## What you need to do
Could you return each entry below exactly as written, minus any pictures?

## Dataset entries
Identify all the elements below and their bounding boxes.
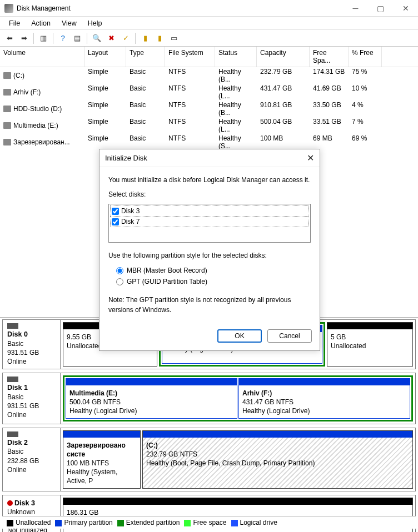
col-fs[interactable]: File System — [165, 47, 215, 67]
col-pctfree[interactable]: % Free — [349, 47, 382, 67]
ok-button[interactable]: OK — [217, 329, 262, 343]
minimize-button[interactable]: ─ — [343, 0, 368, 17]
dialog-title: Initialize Disk — [105, 154, 307, 162]
partition-style-label: Use the following partition style for th… — [108, 250, 311, 260]
menu-file[interactable]: File — [3, 18, 26, 29]
col-layout[interactable]: Layout — [84, 47, 126, 67]
table-row[interactable]: Зарезервирован...SimpleBasicNTFSHealthy … — [0, 134, 418, 150]
volume-icon — [3, 122, 11, 129]
radio-mbr[interactable] — [116, 267, 123, 274]
volume-icon — [3, 139, 11, 145]
layout-icon[interactable]: ▭ — [168, 32, 180, 44]
app-icon — [4, 4, 13, 13]
new-icon[interactable]: ▮ — [139, 32, 151, 44]
help-icon[interactable]: ? — [57, 32, 69, 44]
col-status[interactable]: Status — [215, 47, 257, 67]
volume-icon — [3, 106, 11, 112]
disk-label: Disk 0 Basic 931.51 GB Online — [3, 320, 61, 369]
error-icon — [7, 500, 13, 506]
find-icon[interactable]: 🔍 — [91, 32, 103, 44]
col-volume[interactable]: Volume — [0, 47, 84, 67]
maximize-button[interactable]: ▢ — [368, 0, 393, 17]
legend: Unallocated Primary partition Extended p… — [2, 516, 416, 529]
dialog-message: You must initialize a disk before Logica… — [108, 175, 311, 185]
cancel-button[interactable]: Cancel — [267, 329, 312, 343]
table-row[interactable]: Arhiv (F:)SimpleBasicNTFSHealthy (L...43… — [0, 84, 418, 101]
table-row[interactable]: Multimedia (E:)SimpleBasicNTFSHealthy (L… — [0, 117, 418, 134]
menu-view[interactable]: View — [56, 18, 82, 29]
title-bar: Disk Management ─ ▢ ✕ — [0, 0, 418, 17]
volume-icon — [3, 72, 11, 79]
action-icon[interactable]: ▮ — [153, 32, 166, 44]
disk-row-2[interactable]: Disk 2 Basic 232.88 GB Online Зарезервир… — [2, 428, 416, 491]
dialog-note: Note: The GPT partition style is not rec… — [108, 295, 311, 315]
dialog-select-label: Select disks: — [108, 189, 311, 199]
close-button[interactable]: ✕ — [393, 0, 418, 17]
radio-gpt[interactable] — [116, 278, 123, 285]
col-capacity[interactable]: Capacity — [257, 47, 310, 67]
list-icon[interactable]: ▤ — [71, 32, 83, 44]
dialog-close-icon[interactable]: ✕ — [307, 153, 314, 163]
volume-icon — [3, 89, 11, 96]
properties-icon[interactable]: ✓ — [120, 32, 132, 44]
initialize-disk-dialog: Initialize Disk ✕ You must initialize a … — [99, 149, 320, 351]
menu-action[interactable]: Action — [26, 18, 56, 29]
disk-row-1[interactable]: Disk 1 Basic 931.51 GB Online Multimedia… — [2, 373, 416, 424]
volume-table-header[interactable]: Volume Layout Type File System Status Ca… — [0, 47, 418, 67]
table-row[interactable]: HDD-Studio (D:)SimpleBasicNTFSHealthy (B… — [0, 101, 418, 117]
panel-icon[interactable]: ▥ — [37, 32, 49, 44]
disk-checkbox-7[interactable] — [112, 218, 119, 225]
col-type[interactable]: Type — [126, 47, 165, 67]
delete-icon[interactable]: ✖ — [105, 32, 117, 44]
disk-checkbox-3[interactable] — [112, 208, 119, 215]
app-title: Disk Management — [17, 4, 343, 12]
menu-bar: File Action View Help — [0, 17, 418, 30]
back-icon[interactable]: ⬅ — [3, 32, 16, 44]
toolbar: ⬅ ➡ ▥ ? ▤ 🔍 ✖ ✓ ▮ ▮ ▭ — [0, 30, 418, 47]
col-free[interactable]: Free Spa... — [310, 47, 349, 67]
menu-help[interactable]: Help — [82, 18, 108, 29]
disk-select-list[interactable]: Disk 3 Disk 7 — [108, 204, 311, 243]
forward-icon[interactable]: ➡ — [18, 32, 30, 44]
table-row[interactable]: (C:)SimpleBasicNTFSHealthy (B...232.79 G… — [0, 67, 418, 84]
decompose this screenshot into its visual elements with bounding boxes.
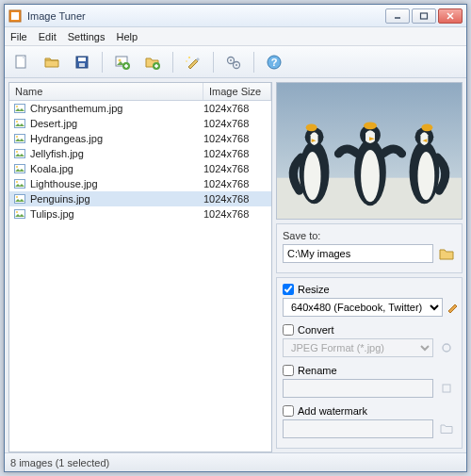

## Solution for this problem
Identify all the elements below and their bounding boxes.
col-fs[interactable]: File System — [165, 47, 215, 67]
col-pctfree[interactable]: % Free — [349, 47, 382, 67]
ok-button[interactable]: OK — [217, 329, 262, 343]
minimize-button[interactable]: ─ — [343, 0, 368, 17]
dialog-title: Initialize Disk — [105, 154, 307, 162]
partition-style-label: Use the following partition style for th… — [108, 250, 311, 260]
menu-file[interactable]: File — [3, 18, 26, 29]
col-layout[interactable]: Layout — [84, 47, 126, 67]
table-row[interactable]: Зарезервирован...SimpleBasicNTFSHealthy … — [0, 134, 418, 150]
volume-icon — [3, 122, 11, 129]
radio-mbr[interactable] — [116, 267, 123, 274]
volume-icon — [3, 139, 11, 145]
layout-icon[interactable]: ▭ — [168, 32, 180, 44]
app-icon — [4, 4, 13, 13]
new-icon[interactable]: ▮ — [139, 32, 151, 44]
help-icon[interactable]: ? — [57, 32, 69, 44]
col-status[interactable]: Status — [215, 47, 257, 67]
volume-icon — [3, 106, 11, 112]
disk-label: Disk 0 Basic 931.51 GB Online — [3, 320, 61, 369]
error-icon — [7, 500, 13, 506]
find-icon[interactable]: 🔍 — [91, 32, 103, 44]
col-volume[interactable]: Volume — [0, 47, 84, 67]
maximize-button[interactable]: ▢ — [368, 0, 393, 17]
legend: Unallocated Primary partition Extended p… — [2, 516, 416, 529]
dialog-message: You must initialize a disk before Logica… — [108, 175, 311, 185]
cancel-button[interactable]: Cancel — [267, 329, 312, 343]
table-row[interactable]: Arhiv (F:)SimpleBasicNTFSHealthy (L...43… — [0, 84, 418, 101]
table-row[interactable]: Multimedia (E:)SimpleBasicNTFSHealthy (L… — [0, 117, 418, 134]
menu-view[interactable]: View — [56, 18, 82, 29]
title-bar: Disk Management ─ ▢ ✕ — [0, 0, 418, 17]
volume-icon — [3, 72, 11, 79]
action-icon[interactable]: ▮ — [153, 32, 166, 44]
disk-row-2[interactable]: Disk 2 Basic 232.88 GB Online Зарезервир… — [2, 428, 416, 491]
dialog-note: Note: The GPT partition style is not rec… — [108, 295, 311, 315]
dialog-select-label: Select disks: — [108, 189, 311, 199]
close-button[interactable]: ✕ — [393, 0, 418, 17]
radio-gpt[interactable] — [116, 278, 123, 285]
col-capacity[interactable]: Capacity — [257, 47, 310, 67]
list-icon[interactable]: ▤ — [71, 32, 83, 44]
dialog-close-icon[interactable]: ✕ — [307, 153, 314, 163]
volume-icon — [3, 89, 11, 96]
properties-icon[interactable]: ✓ — [120, 32, 132, 44]
initialize-disk-dialog: Initialize Disk ✕ You must initialize a … — [99, 149, 320, 351]
menu-action[interactable]: Action — [26, 18, 56, 29]
disk-row-1[interactable]: Disk 1 Basic 931.51 GB Online Multimedia… — [2, 373, 416, 424]
volume-table-header[interactable]: Volume Layout Type File System Status Ca… — [0, 47, 418, 67]
table-row[interactable]: HDD-Studio (D:)SimpleBasicNTFSHealthy (B… — [0, 101, 418, 117]
panel-icon[interactable]: ▥ — [37, 32, 49, 44]
disk-checkbox-7[interactable] — [112, 218, 119, 225]
col-type[interactable]: Type — [126, 47, 165, 67]
delete-icon[interactable]: ✖ — [105, 32, 117, 44]
disk-checkbox-3[interactable] — [112, 208, 119, 215]
app-title: Disk Management — [17, 4, 343, 12]
menu-bar: File Action View Help — [0, 17, 418, 30]
back-icon[interactable]: ⬅ — [3, 32, 16, 44]
toolbar: ⬅ ➡ ▥ ? ▤ 🔍 ✖ ✓ ▮ ▮ ▭ — [0, 30, 418, 47]
col-free[interactable]: Free Spa... — [310, 47, 349, 67]
menu-help[interactable]: Help — [82, 18, 108, 29]
disk-select-list[interactable]: Disk 3 Disk 7 — [108, 204, 311, 243]
forward-icon[interactable]: ➡ — [18, 32, 30, 44]
table-row[interactable]: (C:)SimpleBasicNTFSHealthy (B...232.79 G… — [0, 67, 418, 84]
decompose this screenshot into its visual elements with bounding boxes.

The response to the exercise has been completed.